Laguna Honda Hospital is in danger of being both downsized, and changed from a nursing home for the elderly and frail into a "social rehabilitation facility for the urban poor," in the words of Director of Public Health Mitch Katz.

In 1999, voters approved Prop A, a $299 million bond measure to rebuild LHH at its present capacity of 1,200 beds; the remainder of funding comes from the tobacco settlement fund. The current estimated cost for the full replacement facility is $50 million over the initial estimate, but the Mayor's Office is determined not to exceed the initial budget, even if it means cutting 300-400 beds. For Director Katz, reducing the size is apparently preferable to funding all 1,200 beds.

In addition, the Health Department has begun the process of changing LHH's mission so that a large proportion of patients will become people who are mentally ill or homeless.

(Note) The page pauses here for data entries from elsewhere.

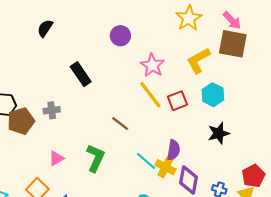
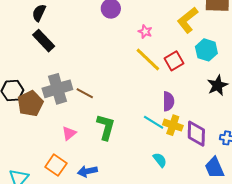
pink star: (152, 65) -> (145, 32), size x0.6
black rectangle: (81, 74) -> (44, 41), moved
gray cross: (52, 110) -> (57, 89), size x1.8
brown line: (120, 123) -> (85, 93), moved
purple semicircle: (174, 150) -> (168, 101), moved

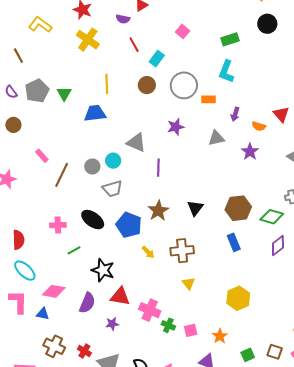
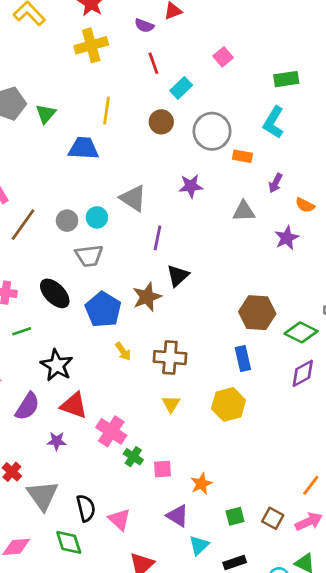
yellow cross: (88, 40) -> (91, 45), turned 30
black triangle: (195, 208) -> (178, 276), moved
yellow hexagon: (238, 298) -> (228, 404), moved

These populations desperately need help, largely because of service cuts the city has already made (and will continue to make), but this help should not be at the expense of nursing home services for our senior citizens and others needing skilled nursing care.

By 2020, the city is expected to have 92,000 more residents over age 65. According to DPH's own data, even if all 1,200 of LHH's beds were in the replacement facility, as voters were promised in 1999, and even if a huge effort were undertaken to find and fund alternative modes of care, such as community-based or home-based care, there will still be a shortage of 1,288 Skilled Nursing Facility beds. Without an effort to find alternative care, by 2020 there will be a shortage of 2,380 beds.

In the last decade, 200 private sector SNF beds were lost to conversion to more profitable Ambulatory Care beds. And the city has not even begun planning for the 3,400 developmentally disabled patients who will come to the city when Agnews and Sonoma State hospitals close in 2007 and 2008. Now the city is threatening to cut hundreds of SNF beds for San Francisco's frail elderly, exacerbating the long-term care crisis!

The Health Department claims it is expanding the mission of Laguna Honda to care for new vulnerable populations, but this is a poor excuse. If the city were truly concerned about seniors, the mentally ill, and homeless people:

Why did the Mayor try to cut neighborhood Mental Health Centers and reduce psychiatric beds at SF General Hospital in the budget?

Why has the city cut shelter beds for homeless who are not on the city 's General Assistance program?

Why is the city already forcing Laguna Honda to accept behaviorally disturbed patients from San Francisco General simply to reduce costs, in spite of assaults on LHH patients and staff?

Why did the Health Department try to close the Mental Health Rehabilitation Facility (MHRF), leading to a reconfiguration, and the eventual loss, of 100 skilled nursing beds for disturbed psychiatric patients, the very patients now being forced into LHH?

Everyone agrees we need more community-based and home-based care, and care for the frail elderly, the mentally ill, and homeless people. But the need for SNF beds is projected to reach an acute crisis by 2020.

All vulnerable populations in San Francisco deserve services. The goal should be to fully fund, by increasing the total size of the funding "pie," and build both the 1,200 Skilled Nursing Facility beds at Laguna Honda and a complete continuum of assisted living, supportive housing, and other alternate care in community-based settings. Pitting healthcare services for one segment of the community against another is suicidal. Let us work together to make the city find the resources to increase the spectrum of options available — including SNF beds — for all San Franciscans.